Does your family want to keep the cottage after your death? If so, would you want them to inherit the cottage together with a large income tax bill? Where the property passes to the deceased’s spouse, taxation of the capital gain may be deferred. Once it passes to the next generation, tax is finally due at once.

The most effective and least expensive way to cover any capital gains tax liability on a family cottage is to purchase a life insurance policy on the owner(s) for the projected amount due in the estate. Purchase a permanent life insurance plan. These plans often offer a competitive rate of return on your investment and the full amount is payable at death entirely tax-free. An additional benefit is that by virtue of the life insurance guarantee, the entire coverage needed is available after the payment of just one monthly premium. If you die, your beneficiaries will have the cash to pay the debt, rather than having to quickly sell the cottage to pay taxes due. Consider taking out a permanent policy on your life (or a joint policy that insures your spouse as well) that will increase in value to meet the tax on the rising capital gain on your cottage property.

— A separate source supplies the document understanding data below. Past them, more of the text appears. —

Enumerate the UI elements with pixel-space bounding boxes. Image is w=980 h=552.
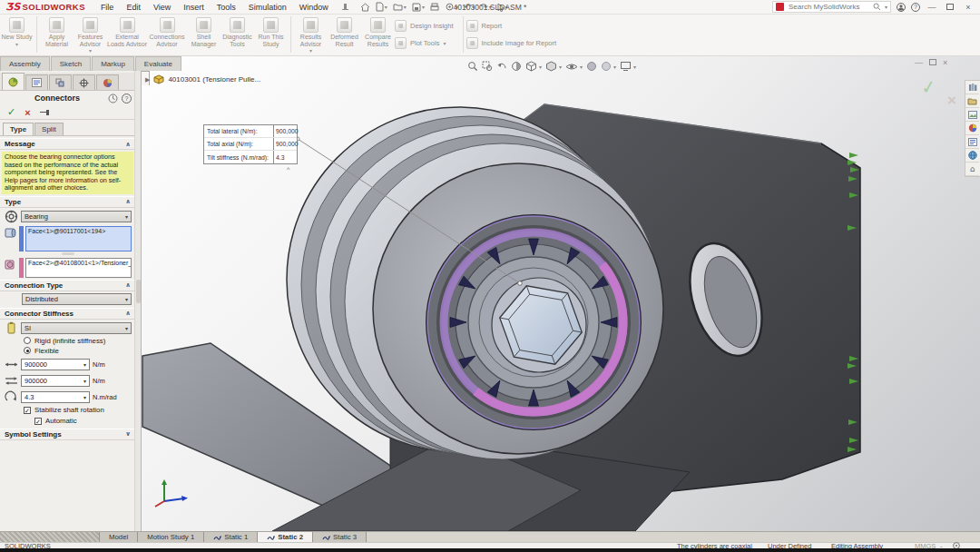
menu-tools[interactable]: Tools [211, 0, 242, 15]
rigid-option[interactable]: Rigid (infinite stiffness) [0, 336, 135, 346]
configuration-manager-tab[interactable] [49, 74, 72, 90]
apply-scene-icon[interactable]: ▾ [601, 61, 616, 72]
property-manager-tab[interactable] [2, 73, 24, 90]
shell-manager-button[interactable]: Shell Manager [187, 15, 220, 47]
search-box[interactable]: ▾ [772, 1, 891, 13]
collapse-chevron-icon[interactable]: ∧ [125, 310, 131, 317]
shaft-face-selection[interactable]: Face<1>@90117001<194> [25, 226, 132, 251]
menu-insert[interactable]: Insert [177, 0, 211, 15]
zoom-to-area-icon[interactable] [482, 61, 493, 72]
tab-assembly[interactable]: Assembly [0, 56, 50, 71]
new-document-icon[interactable]: ▾ [374, 1, 389, 14]
options-gear-icon[interactable]: ▾ [443, 1, 460, 14]
feature-manager-tab[interactable] [25, 74, 48, 90]
splitter-handle[interactable] [0, 532, 100, 542]
compare-results-button[interactable]: Compare Results [361, 15, 395, 47]
tree-expand-icon[interactable]: ▶ [145, 76, 150, 84]
tab-type[interactable]: Type [3, 123, 34, 135]
plot-tools-button[interactable]: Plot Tools ▾ [395, 37, 454, 49]
rigid-radio[interactable] [24, 337, 31, 344]
open-icon[interactable]: ▾ [391, 1, 408, 14]
search-icon[interactable] [873, 3, 881, 11]
tab-motion-study-1[interactable]: Motion Study 1 [138, 532, 204, 542]
selection-resize-handle[interactable] [62, 252, 74, 255]
tab-split[interactable]: Split [34, 123, 64, 135]
panel-scrollbar[interactable] [134, 71, 141, 531]
report-button[interactable]: Report [466, 20, 557, 32]
bearing-connector-callout[interactable]: Total lateral (N/m): 900,000 Total axial… [203, 124, 298, 164]
connector-stiffness-section-header[interactable]: Connector Stiffness ∧ [0, 308, 135, 320]
menu-file[interactable]: File [94, 0, 121, 15]
tab-evaluate[interactable]: Evaluate [135, 56, 181, 71]
close-icon[interactable]: × [962, 3, 975, 12]
view-palette-icon[interactable] [965, 108, 979, 122]
diagnostic-tools-button[interactable]: Diagnostic Tools [220, 15, 254, 47]
results-advisor-button[interactable]: Results Advisor ▾ [294, 15, 328, 54]
deformed-result-button[interactable]: Deformed Result [328, 15, 361, 47]
expand-chevron-icon[interactable]: ∨ [125, 430, 131, 438]
menu-edit[interactable]: Edit [120, 0, 147, 15]
appearances-scenes-icon[interactable] [965, 122, 979, 135]
zoom-to-fit-icon[interactable] [467, 61, 478, 72]
apply-material-button[interactable]: Apply Material [40, 15, 74, 47]
stabilize-shaft-rotation-option[interactable]: ✓ Stabilize shaft rotation [0, 405, 135, 416]
tilt-stiffness-input[interactable]: 4.3 ▾ [21, 391, 90, 403]
tab-sketch[interactable]: Sketch [51, 56, 91, 71]
symbol-settings-section-header[interactable]: Symbol Settings ∨ [0, 429, 135, 440]
type-section-header[interactable]: Type ∧ [0, 196, 135, 208]
design-insight-button[interactable]: Design Insight [395, 20, 454, 32]
previous-view-icon[interactable] [496, 61, 507, 72]
file-explorer-icon[interactable] [965, 94, 979, 108]
undo-icon[interactable]: ↶▾ [462, 1, 476, 14]
confirmation-ok-icon[interactable]: ✓ [919, 75, 937, 99]
doc-minimize-icon[interactable]: — [915, 58, 923, 67]
stabilize-checkbox[interactable]: ✓ [24, 407, 31, 414]
select-icon[interactable]: ▾ [495, 1, 510, 14]
tree-root-label[interactable]: 40103001 (Tensioner Pulle... [168, 75, 260, 84]
run-this-study-button[interactable]: Run This Study [254, 15, 288, 47]
search-scope-caret-icon[interactable]: ▾ [885, 4, 887, 10]
connection-type-dropdown[interactable]: Distributed ▾ [22, 293, 132, 305]
doc-close-icon[interactable]: × [943, 58, 947, 67]
external-loads-advisor-button[interactable]: External Loads Advisor [107, 15, 147, 47]
search-input[interactable] [787, 2, 870, 12]
home-icon[interactable] [358, 1, 372, 14]
callout-collapse-icon[interactable]: ^ [287, 166, 289, 172]
cancel-button[interactable]: × [24, 107, 30, 118]
section-view-icon[interactable] [511, 61, 522, 72]
automatic-checkbox[interactable]: ✓ [34, 418, 42, 425]
tab-static-3[interactable]: Static 3 [313, 532, 367, 542]
design-library-icon[interactable] [965, 81, 979, 94]
save-icon[interactable]: ▾ [410, 1, 426, 14]
help-icon[interactable]: ? [911, 3, 920, 12]
connector-type-dropdown[interactable]: Bearing ▾ [21, 211, 132, 222]
axial-stiffness-input[interactable]: 900000 ▾ [21, 375, 90, 387]
login-user-icon[interactable] [897, 3, 906, 12]
custom-properties-icon[interactable] [965, 135, 979, 149]
display-style-icon[interactable]: ▾ [545, 61, 562, 72]
collapse-chevron-icon[interactable]: ∧ [125, 141, 131, 148]
dimxpert-manager-tab[interactable] [73, 74, 95, 90]
tab-markup[interactable]: Markup [92, 56, 134, 71]
hide-show-items-icon[interactable]: ▾ [565, 62, 583, 72]
flexible-radio[interactable] [24, 347, 31, 354]
menu-pin-icon[interactable] [340, 3, 349, 12]
connections-advisor-button[interactable]: Connections Advisor [147, 15, 187, 47]
menu-window[interactable]: Window [293, 0, 335, 15]
connection-type-section-header[interactable]: Connection Type ∧ [0, 280, 135, 291]
view-settings-icon[interactable]: ▾ [620, 61, 636, 72]
menu-simulation[interactable]: Simulation [242, 0, 293, 15]
redo-icon[interactable]: ↷▾ [478, 1, 493, 14]
collapse-chevron-icon[interactable]: ∧ [125, 281, 131, 289]
fixtures-advisor-button[interactable]: Features Advisor ▾ [74, 15, 107, 54]
menu-view[interactable]: View [147, 0, 177, 15]
print-icon[interactable] [428, 1, 441, 14]
flexible-option[interactable]: Flexible [0, 346, 135, 356]
automatic-option[interactable]: ✓ Automatic [0, 416, 135, 427]
housing-face-selection[interactable]: Face<2>@40108001<1>/Tensioner_Pull- [25, 258, 132, 278]
message-section-header[interactable]: Message ∧ [0, 138, 135, 150]
panel-help-icon[interactable]: ? [122, 94, 132, 104]
restore-icon[interactable] [944, 3, 956, 12]
ok-button[interactable]: ✓ [7, 106, 15, 118]
tab-model[interactable]: Model [100, 532, 138, 542]
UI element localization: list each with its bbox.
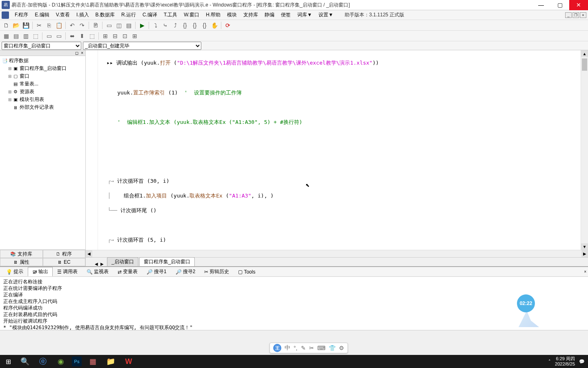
paste-icon[interactable]: 📋 (54, 21, 63, 30)
tb2-11-icon[interactable]: ⊟ (111, 31, 120, 40)
explorer-icon[interactable]: 📁 (102, 355, 119, 368)
sidebar-tab-support[interactable]: 📚支持库 (0, 250, 43, 258)
tb2-8-icon[interactable]: ⬍ (78, 31, 87, 40)
menu-edit[interactable]: E.编辑 (31, 11, 52, 19)
tray-up-icon[interactable]: ˄ (548, 359, 551, 364)
menu-dict[interactable]: 词库▼ (294, 11, 315, 19)
ime-edit-icon[interactable]: ✎ (301, 345, 306, 351)
tb2-2-icon[interactable]: ▤ (11, 31, 20, 40)
tb2-9-icon[interactable]: ⬚ (87, 31, 96, 40)
tree-root[interactable]: 📑 程序数据 (1, 57, 85, 65)
btab-vars[interactable]: ⇄变量表 (113, 267, 142, 276)
menu-tools[interactable]: T.工具 (160, 11, 180, 19)
scroll-down-icon[interactable]: ▼ (581, 243, 588, 250)
horizontal-scrollbar[interactable]: ◀ ▶ (86, 250, 588, 257)
tb2-10-icon[interactable]: ⊞ (101, 31, 110, 40)
clock-badge[interactable]: 02:22 (517, 294, 535, 312)
btab-clip[interactable]: ✂剪辑历史 (200, 267, 234, 276)
tab-next-icon[interactable]: ▶ (100, 262, 105, 266)
expand-icon[interactable]: ⊞ (7, 74, 12, 79)
menu-compile[interactable]: C.编译 (139, 11, 160, 19)
ime-skin-icon[interactable]: 👕 (329, 345, 336, 351)
sidebar-tab-program[interactable]: 🗋程序 (43, 250, 86, 258)
vertical-scrollbar[interactable]: ▲ ▼ (581, 50, 588, 250)
btab-search1[interactable]: 🔎搜寻1 (142, 267, 171, 276)
ime-cut-icon[interactable]: ✂ (309, 345, 314, 351)
mdi-close[interactable]: × (580, 12, 586, 18)
class-dropdown[interactable]: 窗口程序集_启动窗口 (2, 42, 81, 50)
mdi-minimize[interactable]: _ (565, 12, 572, 18)
find-icon[interactable]: 🖹 (91, 21, 100, 30)
scroll-up-icon[interactable]: ▲ (581, 50, 588, 57)
tab-prev-icon[interactable]: ◀ (94, 262, 99, 266)
editor-tab-assembly[interactable]: 窗口程序集_启动窗口 (139, 257, 195, 266)
output-pane[interactable]: 正在进行名称连接 正在统计需要编译的子程序 正在编译 正在生成主程序入口代码 程… (0, 277, 588, 330)
stepout-icon[interactable]: ⤴ (171, 21, 180, 30)
btab-tools[interactable]: ▢Tools (234, 268, 260, 276)
menu-database[interactable]: B.数据库 (92, 11, 118, 19)
tree-item-moduleref[interactable]: ⊞ ▣ 模块引用表 (1, 96, 85, 103)
expand-icon[interactable]: ⊞ (7, 90, 12, 94)
stepover-icon[interactable]: ⤵ (151, 21, 160, 30)
editor-tab-window[interactable]: _启动窗口 (107, 257, 138, 266)
menu-settings[interactable]: 设置▼ (315, 11, 336, 19)
ime-logo-icon[interactable]: 王 (273, 344, 281, 352)
method-dropdown[interactable]: _启动窗口_创建完毕 (83, 42, 201, 50)
menu-static[interactable]: 静编 (261, 11, 278, 19)
sidebar-close-icon[interactable]: × (80, 51, 85, 55)
layout2-icon[interactable]: ◫ (114, 21, 123, 30)
menu-program[interactable]: F.程序 (11, 11, 31, 19)
tb2-12-icon[interactable]: ⊡ (120, 31, 129, 40)
btab-hint[interactable]: 💡提示 (2, 267, 28, 276)
cut-icon[interactable]: ✂ (35, 21, 44, 30)
copy-icon[interactable]: ⎘ (45, 21, 53, 30)
code-content[interactable]: ▸▸ 调试输出 (yuuk.打开 ("D:\1解压文件夹\1易语言辅助教学\易语… (98, 50, 581, 250)
menu-support[interactable]: 支持库 (240, 11, 261, 19)
refresh-icon[interactable]: ⟳ (223, 21, 232, 30)
expand-icon[interactable]: ⊞ (7, 97, 12, 102)
tb2-6-icon[interactable]: ▭ (54, 31, 63, 40)
hand-icon[interactable]: ✋ (210, 21, 219, 30)
open-icon[interactable]: 📂 (11, 21, 20, 30)
tb2-13-icon[interactable]: ⊞ (130, 31, 139, 40)
sidebar-tab-ec[interactable]: 🗎EC (43, 258, 86, 266)
brace2-icon[interactable]: {} (190, 21, 199, 30)
run-icon[interactable]: ▶ (138, 21, 147, 30)
menu-module[interactable]: 模块 (224, 11, 240, 19)
tree-item-external[interactable]: 🗎 外部文件记录表 (1, 103, 85, 111)
menu-window[interactable]: W.窗口 (180, 11, 203, 19)
btab-calltable[interactable]: ☰调用表 (53, 267, 82, 276)
layout1-icon[interactable]: ▭ (105, 21, 114, 30)
browser-icon[interactable]: ◉ (52, 355, 69, 368)
save-icon[interactable]: 💾 (21, 21, 30, 30)
tb2-1-icon[interactable]: ▦ (2, 31, 11, 40)
start-button[interactable]: ⊞ (0, 355, 16, 368)
layout3-icon[interactable]: ▤ (124, 21, 133, 30)
tree-item-const[interactable]: ▤ 常量表... (1, 80, 85, 88)
search-icon[interactable]: 🔍 (16, 355, 33, 368)
code-editor[interactable]: ▸▸ 调试输出 (yuuk.打开 ("D:\1解压文件夹\1易语言辅助教学\易语… (86, 50, 588, 250)
notification-icon[interactable]: 💬 (579, 359, 585, 364)
brace3-icon[interactable]: {} (200, 21, 209, 30)
ie-icon[interactable]: ⓔ (34, 355, 51, 368)
menu-run[interactable]: R.运行 (118, 11, 139, 19)
tree-item-assembly[interactable]: ⊞ ▣ 窗口程序集_启动窗口 (1, 65, 85, 72)
btab-watch[interactable]: 🔍监视表 (82, 267, 113, 276)
project-tree[interactable]: 📑 程序数据 ⊞ ▣ 窗口程序集_启动窗口 ⊞ ▢ 窗口 ▤ 常量表... ⊞ … (0, 56, 85, 249)
menu-insert[interactable]: I.插入 (73, 11, 92, 19)
bottom-close-icon[interactable]: × (584, 269, 586, 274)
tree-item-resource[interactable]: ⊞ ⚙ 资源表 (1, 88, 85, 96)
ime-punct-icon[interactable]: °, (294, 345, 298, 351)
expand-icon[interactable]: ⊞ (7, 66, 12, 71)
tb2-4-icon[interactable]: ⬚ (31, 31, 40, 40)
ime-keyboard-icon[interactable]: ⌨ (317, 345, 325, 351)
menu-help[interactable]: H.帮助 (203, 11, 224, 19)
tb2-3-icon[interactable]: ▥ (21, 31, 30, 40)
stepin-icon[interactable]: ⤷ (161, 21, 170, 30)
menu-note[interactable]: 便签 (278, 11, 294, 19)
sidebar-pin-icon[interactable]: ◻ (74, 51, 80, 55)
menu-view[interactable]: V.查看 (53, 11, 73, 19)
new-icon[interactable]: 🗋 (2, 21, 11, 30)
undo-icon[interactable]: ↶ (68, 21, 77, 30)
ime-lang[interactable]: 中 (285, 344, 290, 352)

What is taxable in my final tax return?

Taxation in your final return.

In the year of death, the deceased’s executor must submit a final tax return (also known as the terminal return) to the Canada Revenue Agency (CRA).

All income that dates from your last tax return to the day of your death must be reported, such as:

• Gains on Capital Property Where your property has increased in value above what you paid for it, that gain needs to be reported. In the year of death, one-half of the combined capital gains or losses from capital properties is a net taxable capital gain or a net capital loss. A net capital gain is taxed in the year of death. A net capital loss can be applied against the taxable capital gains of the three immediately preceding years. The balance of the net capital loss can then be applied to reduce any other income in the year of death and/or the immediately preceding year.

• RRSPs and RRIFs If you intended to pass all the remaining value in RRSP/RRIF holdings to your heirs, think again. The entire amount left in your RRSP or RRIF will be classified as fully taxable income. If your spouse or common-law partner survives you, the money will be rolled over to him/her and later taxed as it is withdrawn or after his or her death. Contributions made prior to death are deductible in the year of death. An executor can contribute to an RRSP of the surviving spouse within the allowable limits and within 60 days of the calendar year-end, and get a deduction against the income of the deceased in the terminal tax return.

• Registered Pension Plans (RPPs) A death benefit of an RPP is fully taxable as income of the recipient estate or beneficiary, subject to rollovers to plans for the deceased’s spouse, common-law partner, or dependent children under the age of 18.

• Regular Income All taxable income from employment, a business, or investments must be included in the terminal return. This will include any accrued income not received prior to death, such as holiday pay from an employer.

• Investment Income This will include interest on term deposits, interest due on money you have out on loan, interest on bonds, and the taxable portion of annuity income accrued to the date of death.

What tax advantage does life insurance offer to my estate? 

 There are certain life insurance policies offered with interesting tax-planning advantages. Legal tax exempt rights are allowed in our tax legislation in relation to life insurers, which allows the possibility to accomplish the following:

• Premiums over and above the associated costs of insurance, can be invested and accumulate tax-deferred within certain plans.

• Tax-deferral of the investments continues until such time that withdrawals are taken from the policy.

• Tax is avoided on both the face amount of the insurance, plus any ongoing cash accumulation in the policy, when paid out to the beneficiaries on the death of the insured. Thus, tax is permanently avoided.

Note: Talk to your advisor about historic or current legislation that may or may not affect your province.